On the basis of just their debut album, The Temperance Movement has gone from strength to strength. In the past couple of years, they’ve gone from playing Oran Mor to a sold out ABC in Glasgow, via Edinburgh’s Liquid Rooms and Glasgow’s Queen Margaret Union.
From the start, I knew we were in for a good show tonight after the QMU performance. I expected the place to fill fast but as I line up at quarter to seven, there wasn’t much of a queue. Five minutes passed and that wasn’t the case, nice timing. After a quick run to the merch booth to pick up a rare live album the band were selling at gigs only, I took my place with a friend at the barrier and settled in for a good night.
Magic Numbers, a local band were on in front of the main attraction. A short half hour, they didn’t waste much time chatting to the crowd, rattling through their set. Despite their appreciation of a large crowd just after eight which they clearly weren’t expecting, it wasn’t enough to win over the crowd. Every song was met with polite applause. For a band like The Temperance Movement, they weren’t a great fit. It’s not my sort of thing but imagine some nineties indie/Britpop scene and it’ll appeal to you if you’re into that indie/hipster scene. Not me.
Then, it was time. The Temperance Movement took to the stage, the crowd roaring their approval. Launching straight in with a new song, followed by one of their better-known songs “Midnight Black”, it set the scene for the rest of the night. Between playing the majority of their self-titled debut, they threw in a smattering of new songs, likely ear-marked for their new album. They went down well and showed how great a band they really are, comfortably performing them alongside their established songs. Appealing to young and old, their blues-drenched, soulful rock and roll has something for everyone, which may account for their soaring popularity.
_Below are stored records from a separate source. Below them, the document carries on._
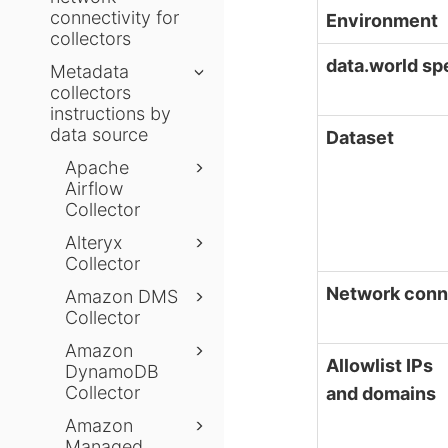
connectivity for
Environment
collectors
data.world sp
Metadata
collectors
instructions by
data source
Dataset
Apache
Airflow
Collector
Alteryx
Collector
Network conn
Amazon DMS
Collector
Amazon
Allowlist IPs
DynamoDB
Collector
and domains
Amazon
Managed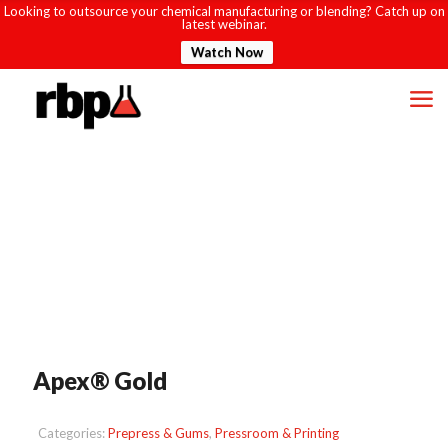
Looking to outsource your chemical manufacturing or blending? Catch up on
latest webinar.
Watch Now
Apex® Gold
Categories:
Prepress & Gums
,
Pressroom & Printing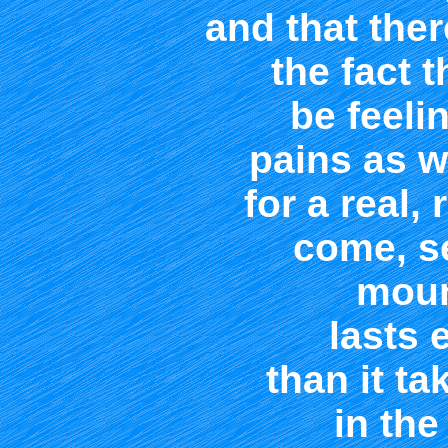
and that the
the fact 
be feeli
pains as w
for a real, 
come, s
moun
lasts 
than it t
in the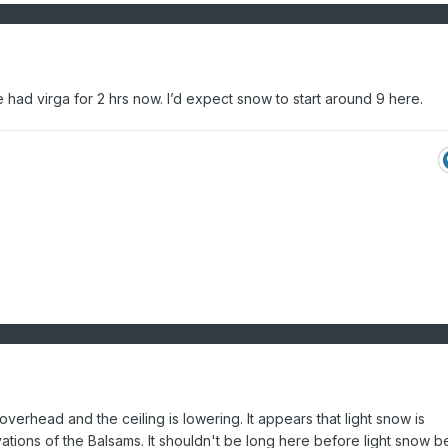
had virga for 2 hrs now. I’d expect snow to start around 9 here.
overhead and the ceiling is lowering. It appears that light snow is
vations of the Balsams. It shouldn't be long here before light snow b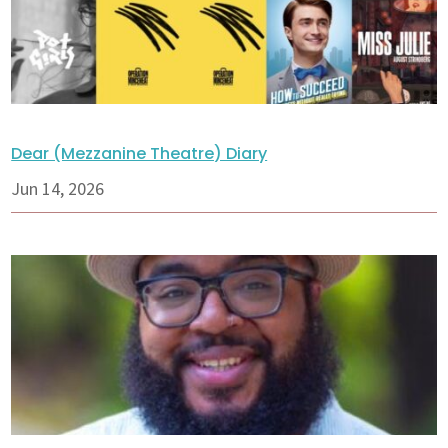
Dear (Mezzanine Theatre) Diary
Jun 14, 2026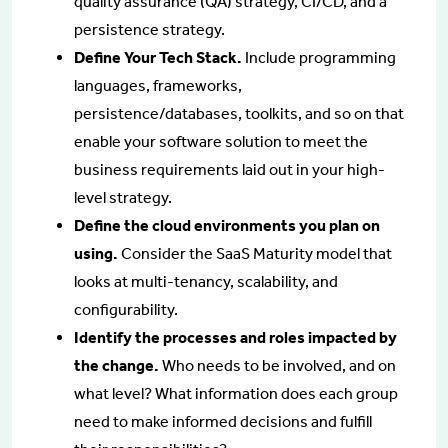
quality assurance (QA) strategy, CI/CD, and a
persistence strategy.
Define Your Tech Stack.
Include programming
languages, frameworks,
persistence/databases, toolkits, and so on that
enable your software solution to meet the
business requirements laid out in your high-
level strategy.
Define the cloud environments you plan on
using.
Consider the SaaS Maturity model that
looks at multi-tenancy, scalability, and
configurability.
Identify the processes and roles impacted by
the change.
Who needs to be involved, and on
what level? What information does each group
need to make informed decisions and fulfill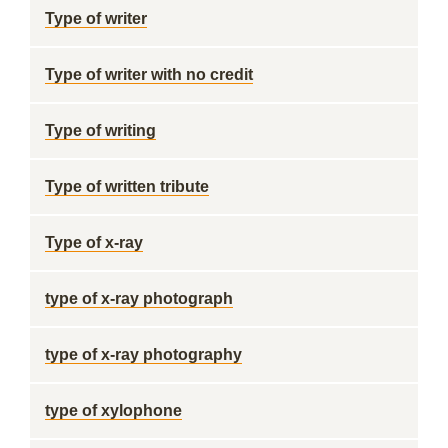
Type of writer
Type of writer with no credit
Type of writing
Type of written tribute
Type of x-ray
type of x-ray photograph
type of x-ray photography
type of xylophone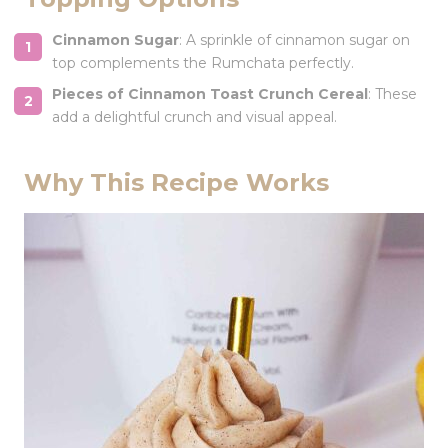
Cinnamon Sugar
: A sprinkle of cinnamon sugar on
top complements the Rumchata perfectly.
Pieces of Cinnamon Toast Crunch Cereal
: These
add a delightful crunch and visual appeal.
Why This Recipe Works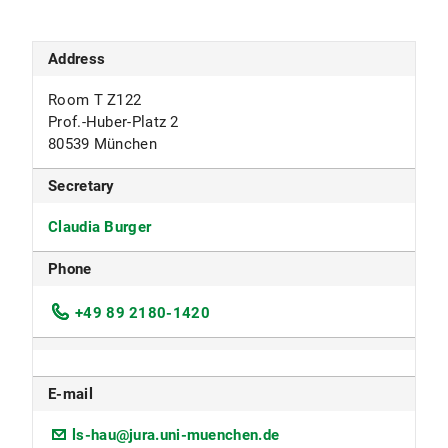
Address
Room T Z122
Prof.-Huber-Platz 2
80539 München
Secretary
Claudia Burger
Phone
+49 89 2180-1420
E-mail
ls-hau@jura.uni-muenchen.de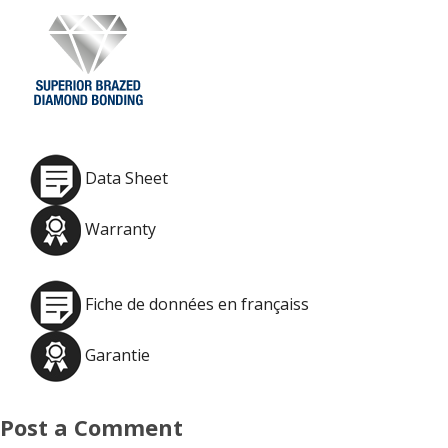
Data Sheet
Warranty
Fiche de données en françaiss
Garantie
Post a Comment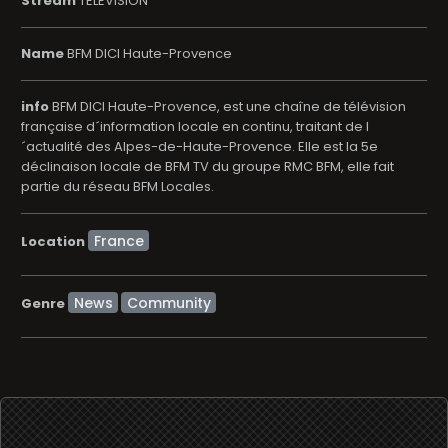
Stream
TELEVISION
Name
BFM DICI Haute-Provence
info
BFM DICI Haute-Provence, est une chaîne de télévision
française d´information locale en continu, traitant de l
´actualité des Alpes-de-Haute-Provence. Elle est la 5e
déclinaison locale de BFM TV du groupe RMC BFM, elle fait
partie du réseau BFM Locales.
Location
News
Community
Genre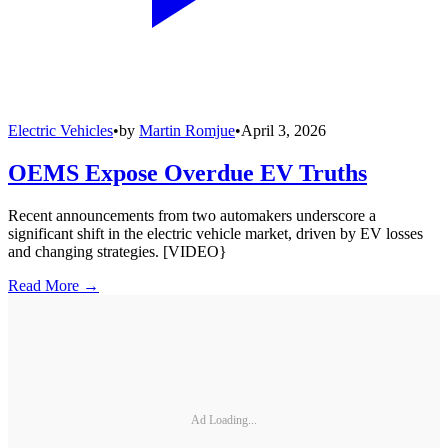
Electric Vehicles
•
by
Martin Romjue
•
April 3, 2026
OEMS Expose Overdue EV Truths
Recent announcements from two automakers underscore a
significant shift in the electric vehicle market, driven by EV losses
and changing strategies. [VIDEO}
Read More →
Ad Loading...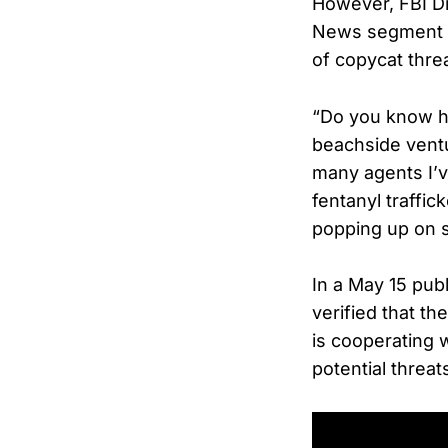
However, FBI Di
News segment W
of copycat thre
“Do you know ho
beachside ventu
many agents I’v
fentanyl traffi
popping up on s
In a May 15 pub
verified that t
is cooperating 
potential threat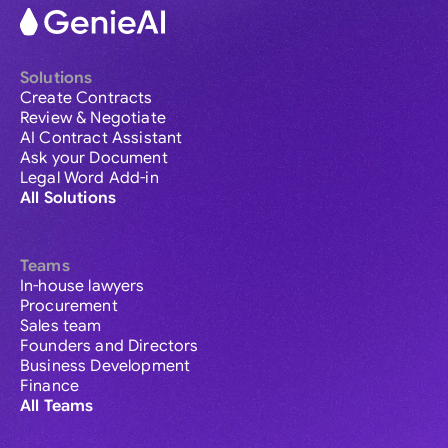
Solutions
Create Contracts
Review & Negotiate
AI Contract Assistant
Ask your Document
Legal Word Add-in
All Solutions
Teams
In-house lawyers
Procurement
Sales team
Founders and Directors
Business Development
Finance
All Teams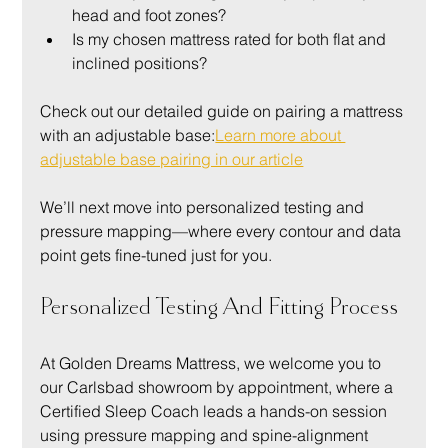
head and foot zones?
Is my chosen mattress rated for both flat and 
inclined positions?
Check out our detailed guide on pairing a mattress 
with an adjustable base:
Learn more about 
adjustable base pairing in our article
We’ll next move into personalized testing and 
pressure mapping—where every contour and data 
point gets fine-tuned just for you.
Personalized Testing And Fitting Process
At Golden Dreams Mattress, we welcome you to 
our Carlsbad showroom by appointment, where a 
Certified Sleep Coach leads a hands-on session 
using pressure mapping and spine-alignment 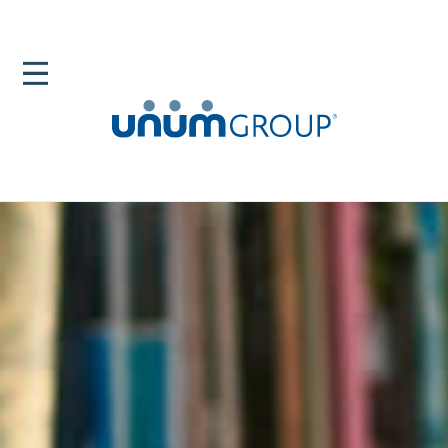
Home
Newsroom
News Releases
Most US Workers Value Time Off Flexibility And Paid
Leave Benefits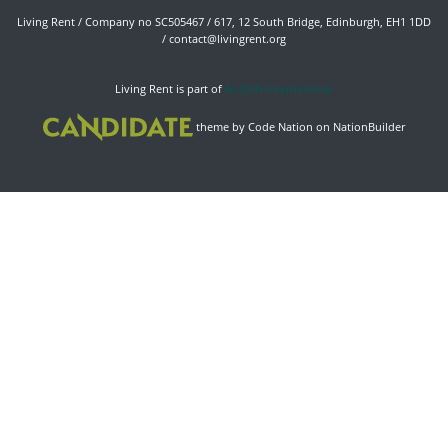
Living Rent / Company no SC505467 / 617, 12 South Bridge, Edinburgh, EH1 1DD
/
contact@livingrent.org
Living Rent is part of
ACORN International
theme
by
Code Nation
on
NationBuilder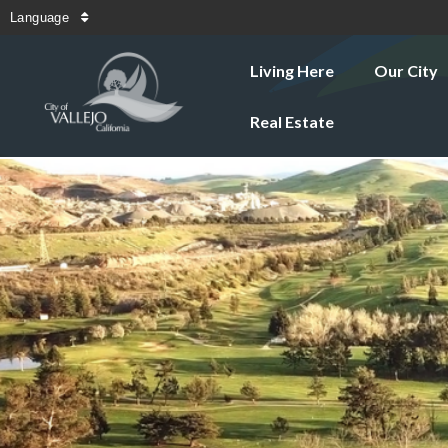
Language
Living Here
Our City
Real Estate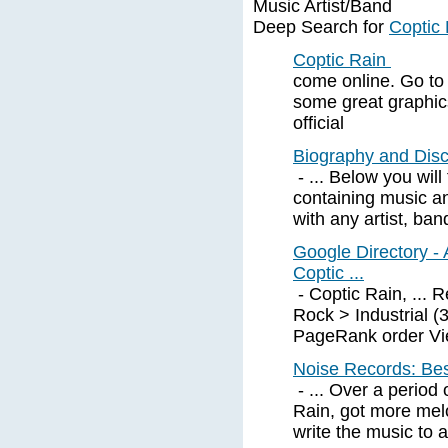
Music Artist/Band
Deep Search for
Coptic
Coptic Rain
come online. Go to 
some great graphics
official
Biography and Disc
- ... Below you will
containing music a
with any artist, ban
Google Directory - 
Coptic ...
- Coptic Rain, ... 
Rock > Industrial 
PageRank order View
Noise Records: Bes
- ... Over a period 
Rain, got more melo
write the music to a 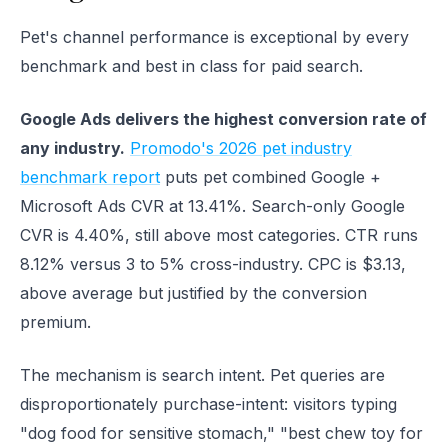
Pet's channel performance is exceptional by every
benchmark and best in class for paid search.
Google Ads delivers the highest conversion rate of
any industry.
Promodo's 2026 pet industry
benchmark report
puts pet combined Google +
Microsoft Ads CVR at 13.41%. Search-only Google
CVR is 4.40%, still above most categories. CTR runs
8.12% versus 3 to 5% cross-industry. CPC is $3.13,
above average but justified by the conversion
premium.
The mechanism is search intent. Pet queries are
disproportionately purchase-intent: visitors typing
"dog food for sensitive stomach," "best chew toy for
Songs like “Ain’t No Telling” and “Take it Back” roused the crowd while others like “Smouldering” and “Pride” dropped the pace. Meanwhile “Chinese Lanterns”, with lead singer Phil Campbell on acoustic guitar, had the crowd taking on the duty of singing the chorus with Phil remarking how good it was to hear. He also took the time to drawl a few other remarks to his home crowd, including the support people have given the band in the last couple of years.
With most of the band remaining in one place, occasionally wander over to the drum riser, it was Phil Campbell who took on the duty of wandering the stage, never staying in one spot for long, writhing and dancing over the stage, at one point shaking a makeshift staff, looking very much like a Native American shaman.
However, the rest of the band did get opportunities to flex their muscles with a bass solo from Nick Fyffe and towards the end of the set, various extended musical pieces from the dual guitars of Paul Sayer and Luke Potashnick.
By the time the band had finished, including their encore, it was clear they had more than delivered what was expected of them. With the prospect of a new album looming, I think the band have gone as far as they can on just one album and they’ll turn their attention to new material before they get out on the road again. Hopefully, we won’t have to wait too long.